Javascript is simultaneously the most ever-present and most useful tool for a Web application developer. The real-time, interpreted nature of using Javascript in the browser means that you have to be extremely careful when dealing with the Document Object Model (DOM).
The DOM is the data structure your browser uses to record Web pages. Structurally it’s a tree of tags, each tag may contain multiple tags below it, corresponding to the format of a HTML (or XML) document. You can use Javascript to examine or change the contents of the DOM dynamically after a page has been loaded — this is one of the major foundations of AJAX.
Moving around the DOM in Javascript can be tricky, however, as all references in Javascript are dynamic, which means they can change while you’re using them. The intuitive algorithm in many cases will not work, especially if you’re used to the behaviour of languages which allocate extra storage and cache variables when you change scopes.
I’ll illustrate this with a short example. We’ll write a function in Javascript which replaces the current page with a text representation of the DOM tree, letting you see what’s under the hood of the page. For the example we’ll use the following example page:
<html> <head><title>Test Title</title></head> <body> <p>Test Text</p> <p><a href="http://builderau.com.au/">BuilderAU</a></p> </body> </html>
Now we’ll add a <script> element at the top of the file containing the function printDOM, which should print out the DOM. First set your body tag to run this function on the document when loaded:
<body onload="printDOM(document)">
Now let’s take a first attempt at the function:
function printDOM(x) { document.write(x) for (var i = 0; i < x.children.length; i++) { printDOM(x.children[i]); } }
This should print the following:
[object HTMLDocument][object HTMLHtmlElement][object HTMLHeadElement][object HTMLBodyElement][object Text]
On first glance this appears to be working, however we’re missing the biggest part of the document: all of the <p> and the link. The reason is simple: as we traverse the DOM, we change it by writing to it. Therefore by the time we get to examining the children of the HTML elements, they have changed and now contain the data that we’re writing to the document. The lesson here is that you cannot write to the document and examine its old contents at the same time.
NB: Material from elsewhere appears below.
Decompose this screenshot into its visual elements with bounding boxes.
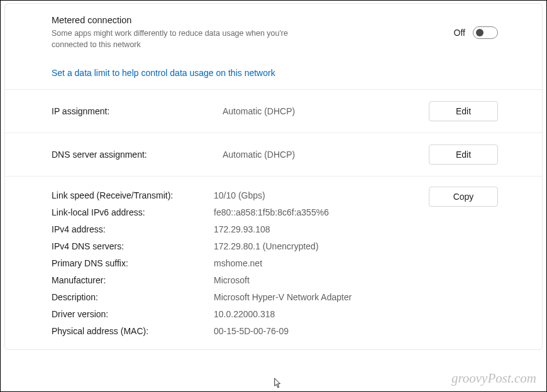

We can fix by printing the DOM in two passes. Firstly we store the data in a secondary array on the initial pass, and then loop through this array, writing to the document as we go:
function traverseDOM(x, arr) { arr.push(x); for (var i = 0; i < x.childNodes.length; i++) { traverseDOM(x.childNodes[i], arr); } return arr; } function printDOM(x) { arr = Array(); arr = traverseDOM(x, arr); for (var i = 0; i < arr.length; i++) { document.write(arr[i]); } }
This gives us the following output:
[object HTMLDocument][object HTMLHtmlElement][object HTMLHeadElement][object HTMLScriptElement][object Text][object HTMLTitleElement][object Text][object HTMLBodyElement][object Text][object HTMLParagraphElement][object Text][object Text][object HTMLParagraphElement]http://builderau.com.au/[object Text][object Text]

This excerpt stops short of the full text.